The Super Bowl was just finishing, and I was getting the house in order for the upcoming week. I opened the back patio door to try and shake some of the dirt out of R’s backpack. My husband was tucking him in, as we had let him stay up to see the end of the game. As I turned to come back into the house, I felt a WHOOSH and flutter near my hair and a bird flew past me into the dining room.

At this point in the story, I feel obligated to point out that while I love animals, I really love them more when they stay outside of my house. I should also reveal that I have a phobia of birds, one that stems from an unfortunate incident when I was seven involving a neighbor girl and her pet parakeet. She insisted on showing me how she could give him a “drink” of water, but instead succeeded in drowning him. (Apparently, you can lead a parakeet to water, but you can’t make him drink.)

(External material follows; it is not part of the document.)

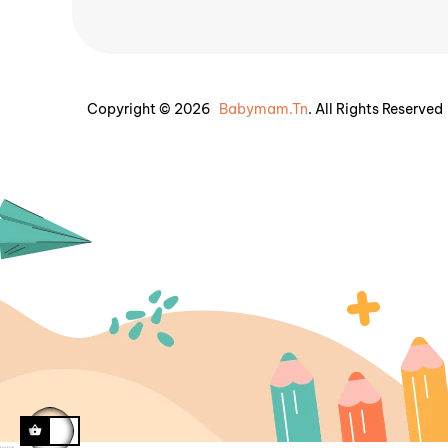
Copyright © 2026
Babymam.tn
. All Rights Reserved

So anyway, I stood there in the doorway in shock because the bird, now panicked himself, was doing circles around the ceiling. I quickly sprang into action, and by action, I mean that I grabbed an old sheet that the kids had been using to make tents and held it over the doorway separating the kitchen from the living room. I also shouted for my husband. Confused, he emerged from R’s room and asked me what I was doing. Standing on my tippy toes, holding sheet to doorway, I not so calmly explained the predicament and my desire to keep the bird confined to the kitchen rather than let it have free-range of the house. “What would I like for him to do?” he asked.

When I got married, I saw pest and rodent removal as a huge perk in this union. (Mice terrify me almost as much as birds, due to an even more unfortunate choice of apartment rentals following college. And aren’t birds really just rodents with wings?) Never again would I have to deal with beady-eyed, pointy-snouted creatures that get stuck in glue traps or have the gall to poke their heads out from beneath random pieces of furniture. So of course, I expected my husband to take care of this situation (after all, I signed the puke clause in this contract.) He bravely grabbed the kitchen broom and marched toward his destiny.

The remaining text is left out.